34 - KEJUTAN

82 9 1
                                    

"Ran! Kiran!"

Kirani mengira Dewa tidak pernah menyapanya lagi setelah sekian lama. Nyatanya, pagi ini Dewa menunggunya di gerbang. Kirani berpura-pura tidak mendengar ucapan Dewa, terus saja mengayunkan kedua tungkainya menuju koridor utama.

"Ran! Please, aku mau ngasih tau kamu beberapa hal!

Kedua kaki Kirani terus melangkah.

"Ran! Ini enggak ada hubungannya sama Arka!"

Mengetahui hal itu, Kirani semakin mempercepat langkahnya menuju kelas. Papan pengumuman nilai ujian semester ia lewati begitu saja. Tidak ada waktu untuk bicara dengan Dewa pagi ini. Dia tidak mau kekesalannya memuncak.

"Aku tau di mana Kirana berada!"

Satu kalimat itu bagai rem yang membuat Kirani mengehntikan langkahnya secara tiba-tiba. Sontak, gadis itu menengok ke belakang. Dewa berdiri sekitar beberapa langkah di depannya. Kirani mendelik curiga. "Lo ngomong apa barusan?"

"Aku tau di mana Kirana berada."

Kirani menatap Dewa, heran. Namun, Dewa tahu apa yang ada di pikiran Kirani. Lantas, pemuda pun berkata, "Ya, aku udah lama tau kalo kamu enggak tinggal bareng Kirana lagi. Aku tau Kirana ninggalin kamu.

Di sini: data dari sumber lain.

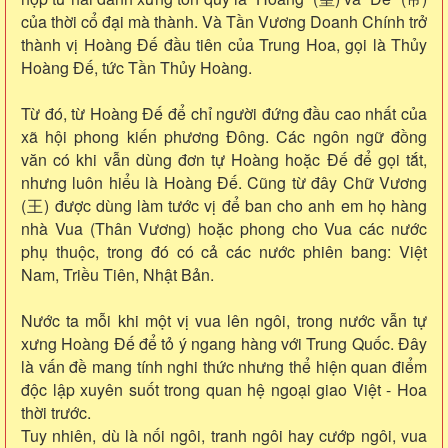
của thời cổ đại mà thành. Và Tần Vương Doanh Chính trở
thành vị Hoàng Đế đầu tiên của Trung Hoa, gọi là Thủy
Hoàng Đế, tức Tần Thủy Hoàng.
Từ đó, từ Hoàng Đế để chỉ người đứng đầu cao nhất của
xã hội phong kiến phương Đông. Các ngôn ngữ đồng
văn có khi vẫn dùng đơn tự Hoàng hoặc Đế để gọi tắt,
nhưng luôn hiểu là Hoàng Đế. Cũng từ đây Chữ Vương
(王) được dùng làm tước vị để ban cho anh em họ hàng
nhà Vua (Thân Vương) hoặc phong cho Vua các nước
phụ thuộc, trong đó có cả các nước phiên bang: Việt
Nam, Triều Tiên, Nhật Bản.
Nước ta mỗi khi một vị vua lên ngôi, trong nước vẫn tự
xưng Hoàng Đế để tỏ ý ngang hàng với Trung Quốc. Đây
là vấn đề mang tính nghi thức nhưng thể hiện quan điểm
độc lập xuyên suốt trong quan hệ ngoại giao Việt - Hoa
thời trước.
Tuy nhiên, dù là nối ngôi, tranh ngôi hay cướp ngôi, vua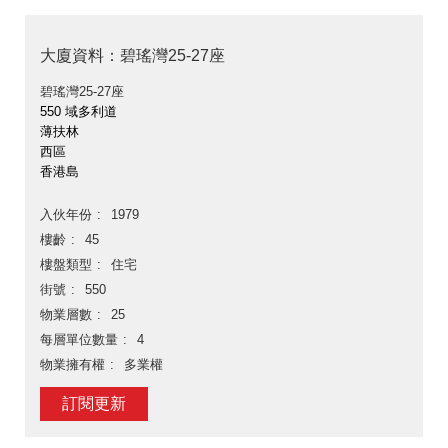
大廈資料：碧瑤灣25-27座
碧瑤灣25-27座
550 域多利道
薄扶林
西區
香港島
入伙年份
1979
樓齡
45
樓盤類型
住宅
街號
550
物業層數
25
每層單位數量
4
物業擁有權
多業權
訂閱更新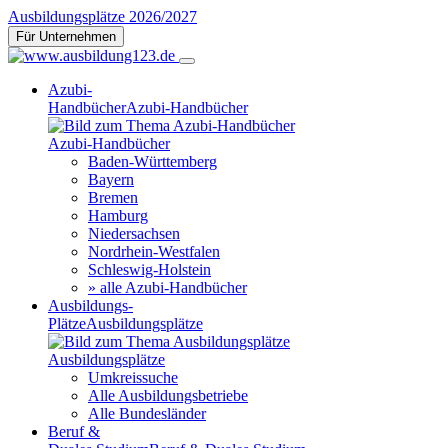
Ausbildungsplätze 2026/2027
Für Unternehmen
Azubi-
Handbücher
Azubi-Handbücher
Azubi-Handbücher
Baden-Württemberg
Bayern
Bremen
Hamburg
Niedersachsen
Nordrhein-Westfalen
Schleswig-Holstein
» alle Azubi-Handbücher
Ausbildungs-
Plätze
Ausbildungsplätze
Ausbildungsplätze
Umkreissuche
Alle Ausbildungsbetriebe
Alle Bundesländer
Beruf &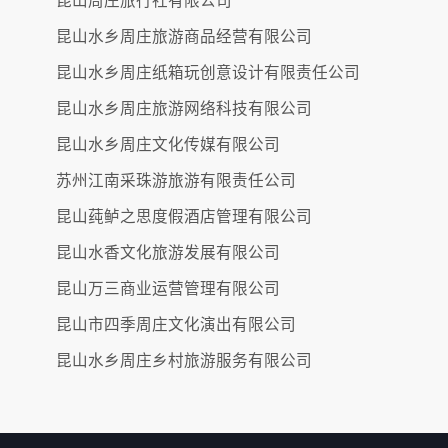
昆山周庄旅行社有限公司
昆山水乡周庄旅游商品经营有限公司
昆山水乡周庄纸箱玩创意设计有限责任公司
昆山水乡周庄旅游网络科技有限公司
昆山水乡周庄文化传媒有限公司
苏州江南采珠游旅游有限责任公司
昆山莼鲈之思度假酒店管理有限公司
昆山水香文化旅游发展有限公司
昆山万三商业运营管理有限公司
昆山市四季周庄文化演出有限公司
昆山水乡周庄乡村旅游服务有限公司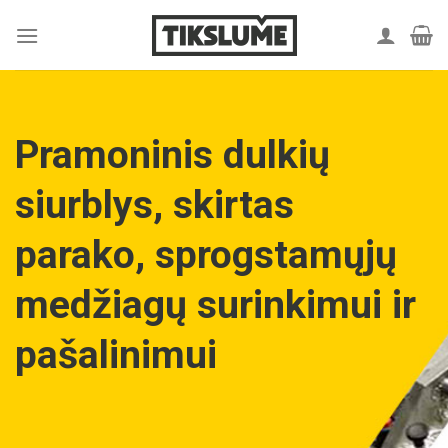
Skip
to
content
Pramoninis dulkių
siurblys, skirtas
parako, sprogstamųjų
medžiagų surinkimui ir
pašalinimui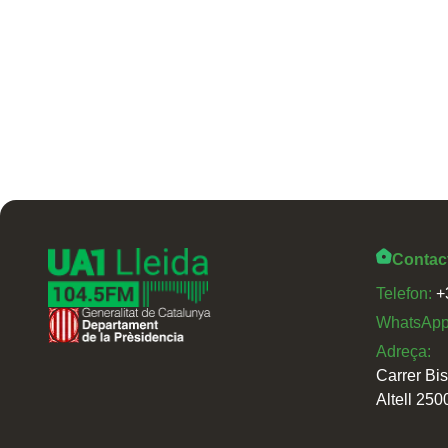
Contac
Telefon:
+
WhatsAp
Adreça:
Carrer Bi
Altell 250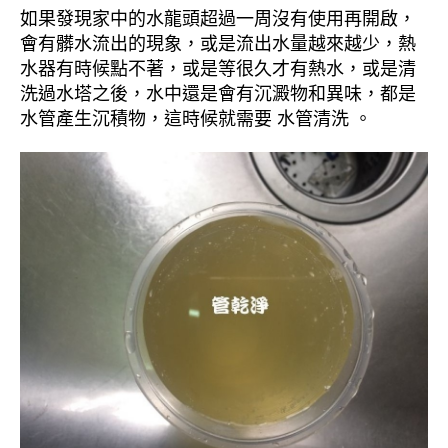
如果發現家中的水龍頭超過一周沒有使用再開啟，
會有髒水流出的現象，或是流出水量越來越少，熱
水器有時候點不著，或是等很久才有熱水，或是清
洗過水塔之後，水中還是會有沉澱物和異味，都是
水管產生沉積物，這時候就需要 水管清洗 。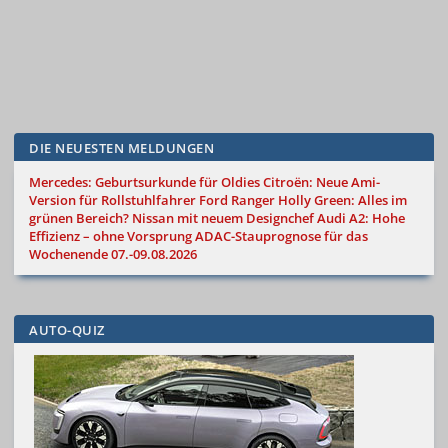
DIE NEUESTEN MELDUNGEN
Mercedes: Geburtsurkunde für Oldies
Citroën: Neue Ami-
Version für Rollstuhlfahrer
Ford Ranger Holly Green: Alles im
grünen Bereich?
Nissan mit neuem Designchef
Audi A2: Hohe
Effizienz – ohne Vorsprung
ADAC-Stauprognose für das
Wochenende 07.-09.08.2026
AUTO-QUIZ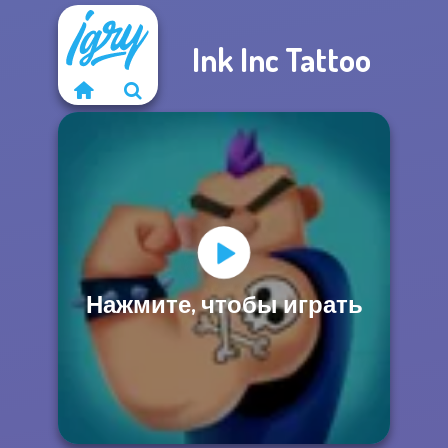
Ink Inc Tattoo
Нажмите, чтобы играть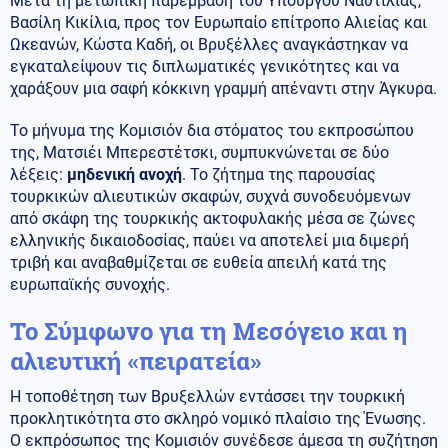
Μετά τη μετωπική παρέμβαση του Υπουργού Ναυτιλίας,
Βασίλη Κικίλια, προς τον Ευρωπαίο επίτροπο Αλιείας και
Ωκεανών, Κώστα Καδή, οι Βρυξέλλες αναγκάστηκαν να
εγκαταλείψουν τις διπλωματικές γενικότητες και να
χαράξουν μια σαφή κόκκινη γραμμή απέναντι στην Άγκυρα.
Το μήνυμα της Κομισιόν δια στόματος του εκπροσώπου
της, Ματσιέι Μπερεστέτσκι, συμπυκνώνεται σε δύο
λέξεις:
μηδενική ανοχή
. Το ζήτημα της παρουσίας
τουρκικών αλιευτικών σκαφών, συχνά συνοδευόμενων
από σκάφη της τουρκικής ακτοφυλακής μέσα σε ζώνες
ελληνικής δικαιοδοσίας, παύει να αποτελεί μια διμερή
τριβή και αναβαθμίζεται σε ευθεία απειλή κατά της
ευρωπαϊκής συνοχής.
Το Σύμφωνο για τη Μεσόγειο και η
αλιευτική «πειρατεία»
Η τοποθέτηση των Βρυξελλών εντάσσει την τουρκική
προκλητικότητα στο σκληρό νομικό πλαίσιο της Ένωσης.
Ο εκπρόσωπος της Κομισιόν συνέδεσε άμεσα τη συζήτηση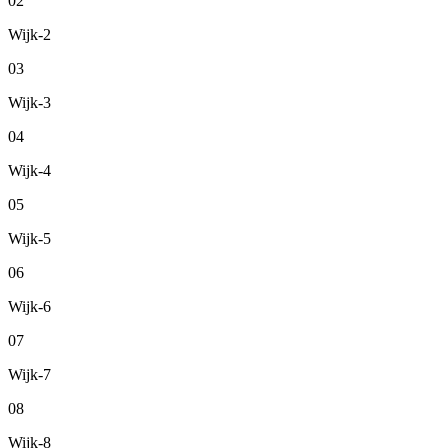
02
Wijk-2
03
Wijk-3
04
Wijk-4
05
Wijk-5
06
Wijk-6
07
Wijk-7
08
Wijk-8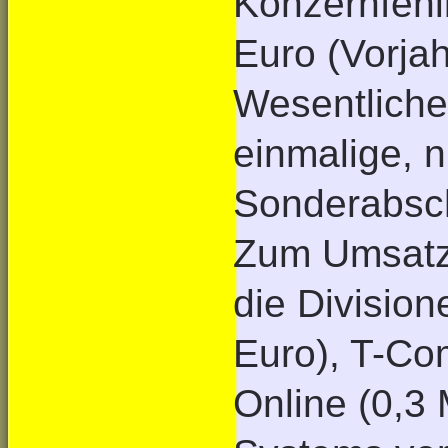
Konzernfehlb
Euro (Vorjah
Wesentlichen
einmalige, 
Sonderabsch
Zum Umsatz
die Division
Euro), T-Com
Online (0,3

Aku tau sekarang kamu kerja di kafe kakaknya Kia. Aku tau kakaknya Kia sering nganterin kamu pulang kerja."

Rahang Kirani rasanya ingin jatuh begitu telinganya mendengar berbaris-baris kalimat yang meluncur dengan mudahnya dari mulut Dewa. Kirani tidak menyangka bahwa Dewa masih menguntitnya sampai detik ini. Ah, harusnya Kirani sudah bisa menebak itu.

"Di mana Kak Kirana sekarang?"

Dewa menengok ke kanan dan ke kiri. Tidak lama, dia berkata, "Koridor bukan tempat yang bagus untuk membicarakan hal pribadi."

Dewa membawa Kirani ke sebuah meja di sudut salah satu warung di area kantin. Baru saja dia menawarkan sebotol teh pada Kirani, tetapi gadis itu menolak lantaran ia tidak ingin membuang-buang waktu lebih banyak. Dia ingin tahu di mana saudaranya berada sekarang.

"Aku akan ngasih tahu kamu di mana Kak Kirani berada asalkan—"

"Kenapa harus ada sesuatu sebagai gantinya?" potong Kirani. "Lo enggak bisa ngasih tau ke gue di mana keberadaan Kak Kirana tanpa gue harus ngebayar pamrih? Enggak bisa, hah?"

"Aku enggak tau harus ngelakuin apa lagi buat bikin hubungan kita balik kayak dulu lagi, Ran."

Kirani sejenak mencari hal lain untuk ditatap. Apa pun asal bukan Dewa. Gadis itu tidak habis pikir, kenapa Dewa masih memaksakan hal sudah berkali-kali Kirani jelaskan padanya?

"Kita enggak akan bisa balik kayak dulu lagi, Wa. Semuanya udah beda sekarang!"

"Tapi, Ran, aku masih...," Dewa menarik napas, "sayang sama lo."

Kirani berdiri dari duduknya. "Kalo elo emang masih sayang sama gue, Wa, harusnya elo tolongin gue ketemu sama kakak gue tanpa pamrih. Kalo lo masih minta balasan atas pertolongan yang elo lakuin buat orang yang elo sayang, itu sama aja elo enggak benar-benar sayang sama orang itu."

***

Arka dan Kirani baru saja tiba di rumah sakit. Sebab ujian semester telah selesai dan siswa-siswi mulai disibukkan dengan remidi dan lomba-lomba antar kelas, Arka dan Kirani memilih untuk mengunjungi Kia. Toh, hari ini keduanya tidak ada jadwal remisi. Keduanya pun belum ditunjuk oleh wali kelas untuk mengikuti suatu lomba.

Pintu kamar tempat Kia dirawat sudah terlihat. Di bangku depan kamar, Kirani dan Arka melihat Raka duduk sembari membungkukkan punggungnya. Satu kali, keduanya melihat Raka mengembuskan napas berat. Ada sesuatu yang sedang dipikirkannya.